鈴村 まさにそうですね。最初の頃って、そもそもライブをする、ということが僕の頭の中ではすっぽり抜けていて。「鈴村さん、アルバムも出来ましたし、ライブをやりましょうか」って言われたときに「そうか!僕はライブをするのか!」って驚いたくらい、ライブをやるということにイメージがなかったんです。とにかく楽曲を作ろう、CDを出そうっていうことに終始していたんですよ。そんな中、ずっと楽曲を作ってきて、自分の思っていることとや日常で転がっていることをいかにアーティスティックに作っていくか、ということをがむしゃらにやっいたんですけど、自分の中でアンセムになる楽曲でいうと「SHIPS」なんです。多分、僕にとってはこの曲が(ライブの)アンセムなんじゃないかって思うくらい、育った楽曲なんですけど、この曲をやってからですよね。ライブでみんなでコール&レスポンスをやったり、ライブ用にアレンジを変えてやってみたり。とにかく一体感が生まれて、会場がすごく盛り上がったんですよね。それから、もっとシンプルでいいとか、音で遊ぶこと、まさに“音楽”でいいんだ、と感じましたし、歌詞ももっとシンプルでいいんじゃないかって思い始めたのはこの曲をライブでやるようになってからですよね。それからは頭の中もだいぶシンプルになって。元々この活動を始めたときにはライブって物凄く苦手で。なんだったら“やりたくない”って想いが3割くらいあったんですよね。7割は楽しかったんですけど、本当はしんどくて。どこかで自分に言い訳できる余地を探してもいたような気さえしていて。そんなとこから「SHIPS」をやったことでライブが本当に楽しいって思えたし、そこからのライブって「とにかく歌えばいいんだ」ってことに落ち着いたんです。ライブって「パフォーマンスしなきゃいけない」とか「カッコつけなきゃいけない」と思ったりもしていて、出来もしないことをやろうとしていたのが、もっと自然な形で、等身大でいいんだと思えるようになった。例えば「おれパラ」だったら、森久保祥ちゃんを見れば、それはそれはカッコいいパフォーマンスをするし、GRANRODEOを観に行けば「谷山紀章すげぇな」って思うし。そんなところを見ていると、みんなを「すごい」と感じて、誰かを追いかけるような自分もいたんです。でもそうじゃなくていいんじゃないのか、と思えたときに楽になって。自分にしか出来ない音楽があるし、カッコつけようということではなく今作った歌をていねいにうたおう、誰かに届けたいという想いを込めて歌おう、と考えるようになったら。本当に楽になってライブが楽しくなったんです。今は早くライブがしたいって思うもん。

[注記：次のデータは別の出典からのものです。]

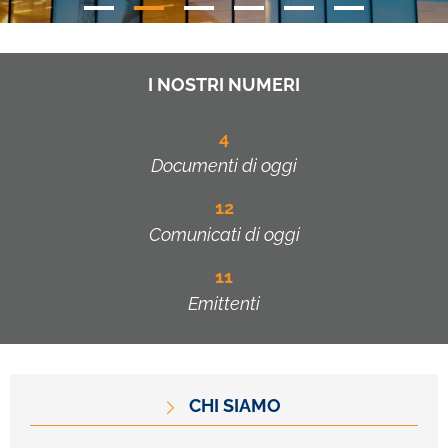
I NOSTRI NUMERI
4
Documenti di oggi
12
Comunicati di oggi
11
Emittenti
CHI SIAMO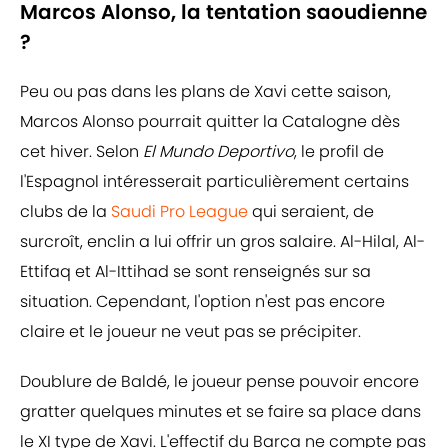
Marcos Alonso, la tentation saoudienne
?
Peu ou pas dans les plans de Xavi cette saison,
Marcos Alonso pourrait quitter la Catalogne dès
cet hiver. Selon
El Mundo Deportivo
, le profil de
l'Espagnol intéresserait particulièrement certains
clubs de la
Saudi Pro League
qui seraient, de
surcroît, enclin a lui offrir un gros salaire. Al-Hilal, Al-
Ettifaq et Al-Ittihad se sont renseignés sur sa
situation. Cependant, l'option n'est pas encore
claire et le joueur ne veut pas se précipiter.
Doublure de Baldé, le joueur pense pouvoir encore
gratter quelques minutes et se faire sa place dans
le XI type de Xavi. L'effectif du Barça ne compte pas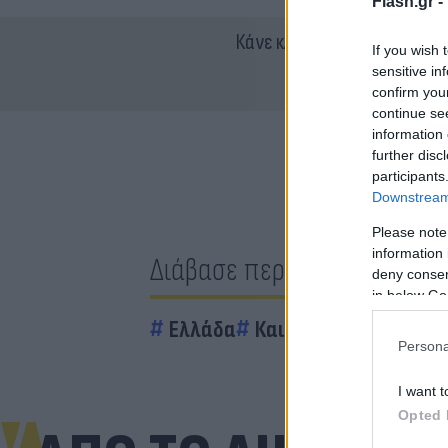
Flash.gr -
Κάνε κλικ και δες περισσότ
If you wish 
sensitive in
confirm you
continue se
information 
further disc
participants
Downstream 
Please note
information 
Διάβασε περισσότερα
deny consent
in below Go
Ελλάδα
Καιρός
Κακοκαιρία 
Persona
I want t
Opted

――そこからシンプルになっていった鈴村さん。楽曲もライブもご自身に近づいてきているのかな、とも感じますが、そんな経緯もあって楽曲がライブユースなものになっていったんでしょうね。

鈴村 それはあったと思います。そういった心境になっていくと、ライブのために曲を作ろうってなっていきますよね。「SHIPS」で味をしめてからは、そこからはライブ仕様にしよう!って思うようになりましたし。たとえば「NAKED MAN」もライブで盛り上がる曲を作ろうと思って出来た曲でしたし、「HIDE-AND-SEEK」もタイアップだけど「これはライブでやったら絶対に盛り上がるよね」っていう曲を作ろうっていうところから制作し始めて、「ここはライブでも遊べるパートだね」ってところにわざと遊べそうな歌詞を入れる余裕も出て来た。タイアップだから、とガッツリと作らなきゃいけない、というところから、自分のライブのために、という想いも半分織り交ぜられるようになったのもライブを意識するようになったから。ここはライブで盛り上がるな、と思いながら曲を作るようになりましたね。

――だからこそこのベスト・アルバムを聴いていると鈴村さんのライブが見えてくるんですね。

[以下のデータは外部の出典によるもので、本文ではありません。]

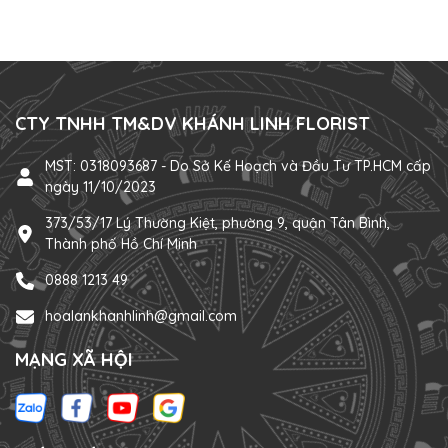
CTY TNHH TM&DV KHÁNH LINH FLORIST
MST: 0318093687 - Do Sở Kế Hoạch và Đầu Tư TP.HCM cấp
ngày 11/10/2023
373/53/17 Lý Thường Kiệt, phường 9, quận Tân Bình,
Thành phố Hồ Chí Minh
0888 1213 49
hoalankhanhlinh@gmail.com
MẠNG XÃ HỘI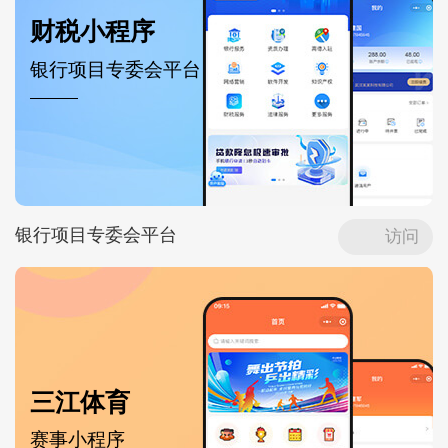
财税小程序
银行项目专委会平台
银行项目专委会平台
访问
三江体育
赛事小程序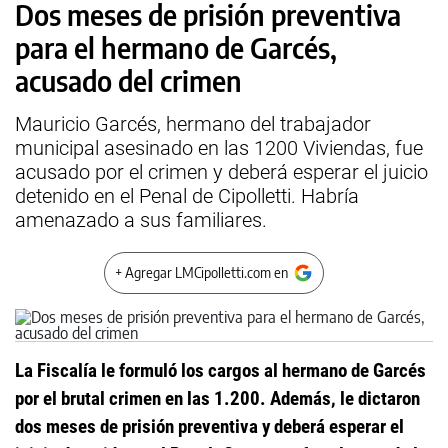
Dos meses de prisión preventiva
para el hermano de Garcés,
acusado del crimen
Mauricio Garcés, hermano del trabajador
municipal asesinado en las 1200 Viviendas, fue
acusado por el crimen y deberá esperar el juicio
detenido en el Penal de Cipolletti. Habría
amenazado a sus familiares.
+ Agregar LMCipolletti.com en
La Fiscalía le formuló los cargos al hermano de Garcés
por el brutal crimen en las 1.200. Además, le dictaron
dos meses de prisión preventiva y deberá esperar el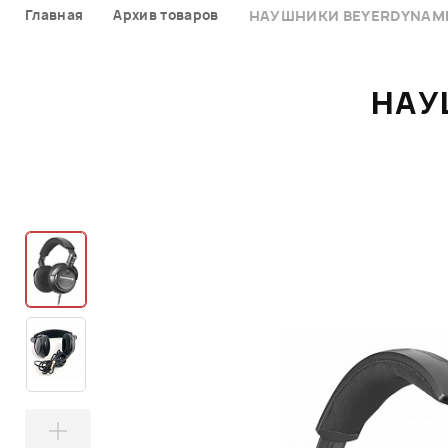
Главная
Архив товаров
НАУШНИКИ BEYERDYNAMIC
НАУ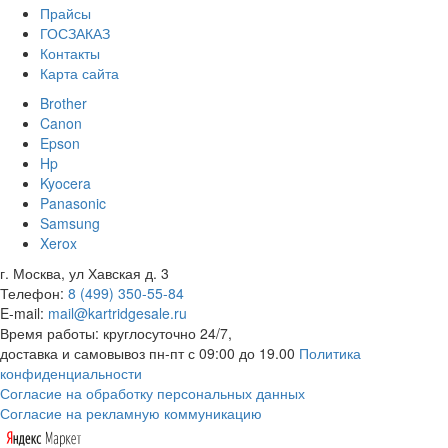
Прайсы
ГОСЗАКАЗ
Контакты
Карта сайта
Brother
Canon
Epson
Hp
Kyocera
Panasonic
Samsung
Xerox
г. Москва, ул Хавская д. 3
Телефон:
8 (499) 350-55-84
E-mail:
mail@kartridgesale.ru
Время работы: круглосуточно 24/7,
доставка и самовывоз пн-пт с 09:00 до 19.00
Политика
конфиденциальности
Согласие на обработку персональных данных
Согласие на рекламную коммуникацию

鈴村 そうかもしれないですね。だからこのアルバム自体も、自然とライブのセットリストのような並びで作れましたし。途中でミディアムな部分を作って、後半はアガってきて、最後はガーン!とあげて終わるのが「JOYFUL」だとしたら、「NATURE」はより情熱的になっていく楽曲の並べ方で、最後はみんなで歌っているイメージが湧くので、空間が一体化していくような、熱を集約していくようなセットリストを作りましたしね。ライブ感がしっかり刻まれたベストになりました。

――そんな10年を網羅したベスト・アルバム収録された新曲はどのようなお気持ちで作られたんでしょうか。

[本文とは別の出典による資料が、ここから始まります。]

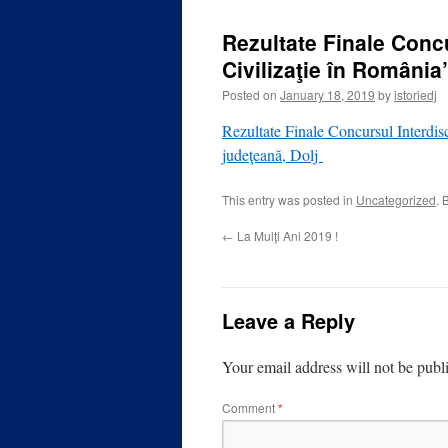
Rezultate Finale Concu
Civilizaţie în România
Posted on
January 18, 2019
by
istoriedj
Rezultate Finale Concursul Interdisc
judeţeană, Dolj
This entry was posted in
Uncategorized
. 
←
La Mulţi Ani 2019 !
Leave a Reply
Your email address will not be publ
Comment
*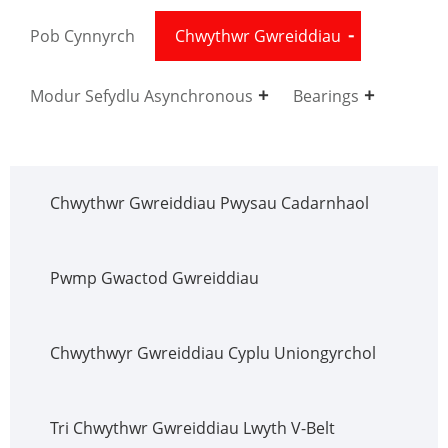
Pob Cynnyrch
Chwythwr Gwreiddiau
Modur Sefydlu Asynchronous
Bearings
Chwythwr Gwreiddiau Pwysau Cadarnhaol
Pwmp Gwactod Gwreiddiau
Chwythwyr Gwreiddiau Cyplu Uniongyrchol
Tri Chwythwr Gwreiddiau Lwyth V-Belt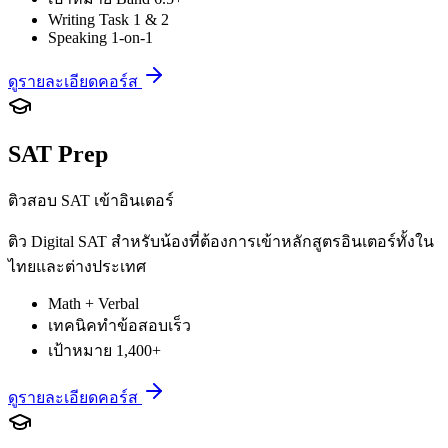
Writing Task 1 & 2
Speaking 1-on-1
ดูรายละเอียดคอร์ส
SAT Prep
ติวสอบ SAT เข้าอินเตอร์
ติว Digital SAT สำหรับน้องที่ต้องการเข้าหลักสูตรอินเตอร์ทั้งใน
ไทยและต่างประเทศ
Math + Verbal
เทคนิคทำข้อสอบเร็ว
เป้าหมาย 1,400+
ดูรายละเอียดคอร์ส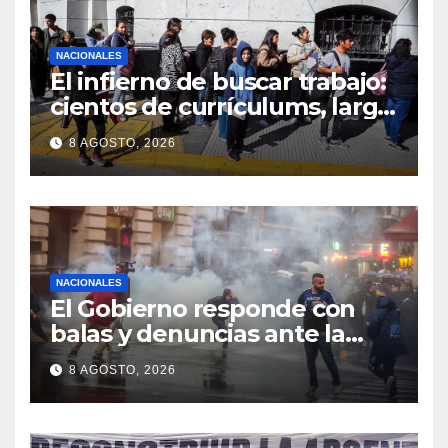
NACIONALES
El infierno de buscar trabajo:
cientos de currículums, larga
espera y menos puestos
8 AGOSTO, 2026
registrados
NACIONALES
El Gobierno responde con
balas y denuncias ante la
protesta
8 AGOSTO, 2026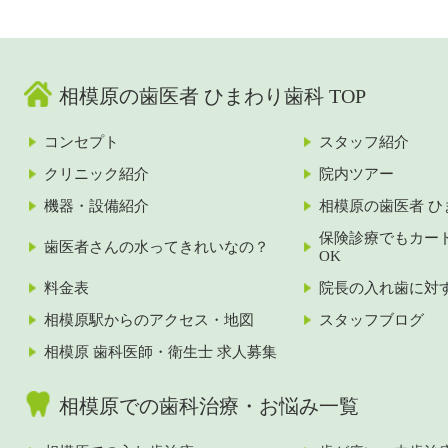
相模原の歯医者 ひまわり歯科 TOP
コンセプト
スタッフ紹介
クリニック紹介
院内ツアー
機器・設備紹介
相模原の歯医者 ひ
保険診療でもカー
歯医者さんの水ってきれいなの？
OK
料金表
院長の入れ歯に対
相模原駅からのアクセス・地図
スタッフブログ
相模原 歯科医師・衛生士 求人募集
相模原での歯科治療・お悩み一覧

鈴村 「10年間ありがとう。ここまでみんなで育てて来ることができました」というのは全ての楽曲に詰まっているので、だからこそ「これを持ってまた新しいことをやっていきます」という決意表明をしなきゃいけないと思ったんです。それで「Go my rail」という曲になって。新しい路線図を探すということを自分の中でやっていかなきゃダメで。停滞しているようにはなりたくない、というのを10年経った今も言える人間であろう、という姿勢に大きな意味がある、と思って作ったのが「Go my rail」です。ライブチューンでとにかくアガるものを、それこそ「JOYFUL オブ JOYFUL」を作ろう、ということで曲を作り始めたんですけど、上がって来た曲がとにかく明るいもので、僕が求める“遊べる”要素が入っているので、歌詞に関しては少し角度を変えて、文面だけを見たらちょっとドキッとするようなものにしようかなと思って作ったんです。10周年という記念日は自分の中でもちろん大切だとは思うんですけど、やっぱり通過点であって。そこに留まるというのはもったいない気がしてしまうんですよね。今までやってきたことが。だからそうならないように、新しいレールを探しましょうってみんなにも言っておこうって思って作りました。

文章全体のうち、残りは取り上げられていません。